• _Exercise objective_: Leaving out all pictures, transcribe exactly the lines between the line with "Pago por Vacaciones" and the last line of the records below, both included.

• _Provided entries_:
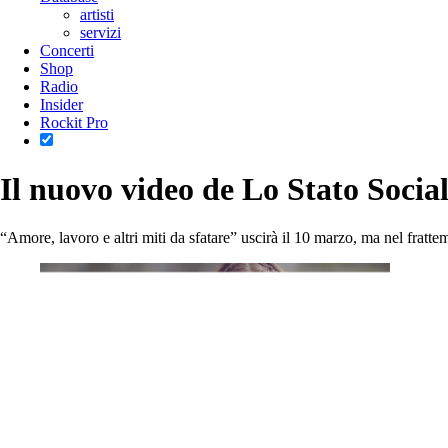
artisti
servizi
Concerti
Shop
Radio
Insider
Rockit Pro
Il nuovo video de Lo Stato Social
“Amore, lavoro e altri miti da sfatare” uscirà il 10 marzo, ma nel fratt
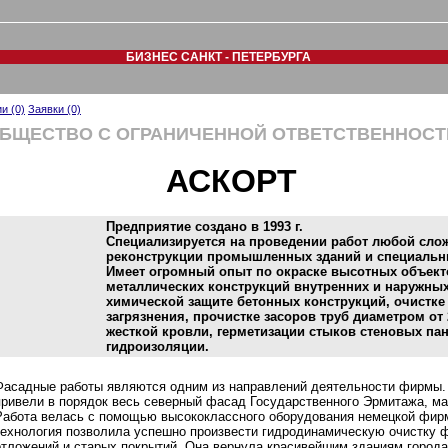
БИЗНЕС САНКТ - ПЕТЕРБУРГА
и (0)
Заявки (0)
БЩЕСТВО С ОГРАНИЧЕННОЙ ОТВЕТСТВЕННОС
АСКОРТ
Предприятие создано в 1993 г.
Специализируется на проведении работ любой сло
реконструкции промышленных зданий и специальн
Имеет огромный опыт по окраске высотных объект
металлических конструкций внутренних и наружных
химической защите бетонных конструкций, очистке
загрязнения, прочистке засоров труб диаметром от 
жесткой кровли, герметизации стыков стеновых пан
гидроизоляции.
Фасадные работы являются одним из направлений деятельности фирмы. Т
привели в порядок весь северный фасад Государственного Эрмитажа, ма
Работа велась с помощью высококлассного оборудования немецкой фи
технология позволила успешно произвести гидродинамическую очистку ф
отложений и старых покрытий. Она вернула красивейшим зданиям города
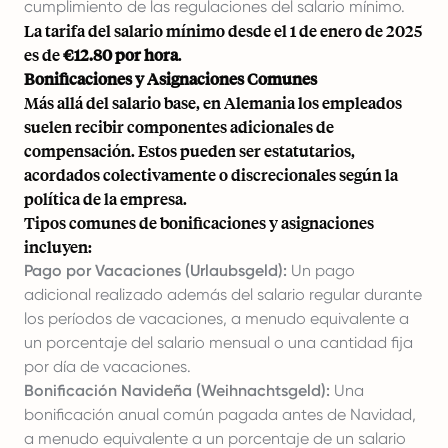
cumplimiento de las regulaciones del salario mínimo.
La tarifa del salario mínimo desde el 1 de enero de 2025
es de
€12.80 por hora
.
Bonificaciones y Asignaciones Comunes
Más allá del salario base, en Alemania los empleados
suelen recibir componentes adicionales de
compensación. Estos pueden ser estatutarios,
acordados colectivamente o discrecionales según la
política de la empresa.
Tipos comunes de bonificaciones y asignaciones
incluyen:
Pago por Vacaciones (Urlaubsgeld):
Un pago
adicional realizado además del salario regular durante
los períodos de vacaciones, a menudo equivalente a
un porcentaje del salario mensual o una cantidad fija
por día de vacaciones.
Bonificación Navideña (Weihnachtsgeld):
Una
bonificación anual común pagada antes de Navidad,
a menudo equivalente a un porcentaje de un salario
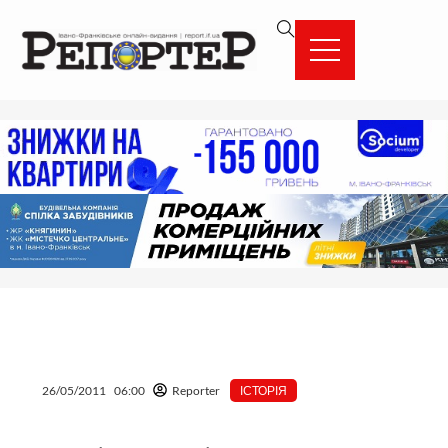
Перейти
вмісту
до
вмісту
26/05/2011
06:00
Reporter
ІСТОРІЯ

• _Answer to this problem_:
Pago por Vacaciones (Urlaubsgeld):
Un pago
adicional realizado además del salario regular durante
los períodos de vacaciones, a menudo equivalente a
un porcentaje del salario mensual o una cantidad fija
por día de vacaciones.
Bonificación Navideña (Weihnachtsgeld):
Una
bonificación anual común pagada antes de Navidad,
a menudo equivalente a un porcentaje de un salario
Перейти
вмісту
до
вмісту
26/05/2011
06:00
Reporter
ІСТОРІЯ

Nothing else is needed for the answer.